Mesial temporal lobe epilepsy (mTLE), characterized by transient aberrant electrical activity originating in the mesial temporal lobe structures (Morgan et al., 2020), is the most common focal drug-resistant epilepsy (Li et al., 2022). The hippocampus is particularly vulnerable to an intracranial infection or febrile convulsion (what we refer to as the initial precipitating injury, or IPI) in childhood (Bien et al., 2007; Polat et al., 2010; Janz et al., 2018), and this vulnerability often leads to hippocampal sclerosis, which is the most common cause of mTLE.

Whether there is IPI may be one of the factors leading to the alterations in brain’s structure or function of mTLE patients.

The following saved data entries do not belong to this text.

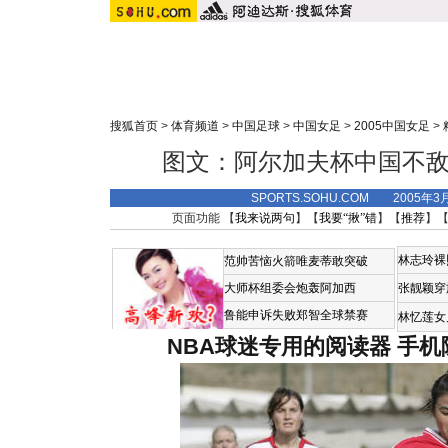
搜狐首页
>
体育频道
>
中国足球
>
中国女足
>
2005中国女足
>
图文：阿尔加夫杯中国不敌
SPORTS.SOHU.COM 2005年3
页面功能 【
我来说两句
】【
我要“揪”错
】【
推荐
】
林志玲裸
范帅苦恼火箭唯麦蒂敢突破
大师杯组委会炮轰阿加西
张靓颖穿
鲁能申诉失败郑智全球禁赛
林忆莲女
NBA球迷专用的阅读器
手机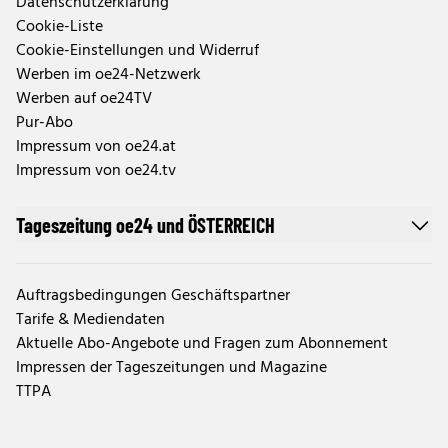
Datenschutzerklärung
Cookie-Liste
Cookie-Einstellungen und Widerruf
Werben im oe24-Netzwerk
Werben auf oe24TV
Pur-Abo
Impressum von oe24.at
Impressum von oe24.tv
Tageszeitung oe24 und ÖSTERREICH
Auftragsbedingungen Geschäftspartner
Tarife & Mediendaten
Aktuelle Abo-Angebote und Fragen zum Abonnement
Impressen der Tageszeitungen und Magazine
TTPA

It had been reported (Keller et al., 2002) that mTLE patients with a history of childhood febrile convulsions had smaller hippocampal and amygdala volumes in the ipsilateral side of the epileptic foci than those without such a history. Another study (Free et al., 1996) indicated that over half of the subjects with a history of encephalitis or meningitis experienced bilateral hippocampal volume loss. However, all of the current researches focused on alterations in brain structure, leaving the study of brain function in mTLE-IPI patients in the dark. Recently, a notion that there was a separation of cognitive problems and epileptogenesis was proposed (Patterson et al., 2014), which implied that certain kids with a history of febrile convulsions might have memory deficits that preceded the onset of mTLE. So it becomes sense to think that IPI has a high potential for promoting cognitive deterioration.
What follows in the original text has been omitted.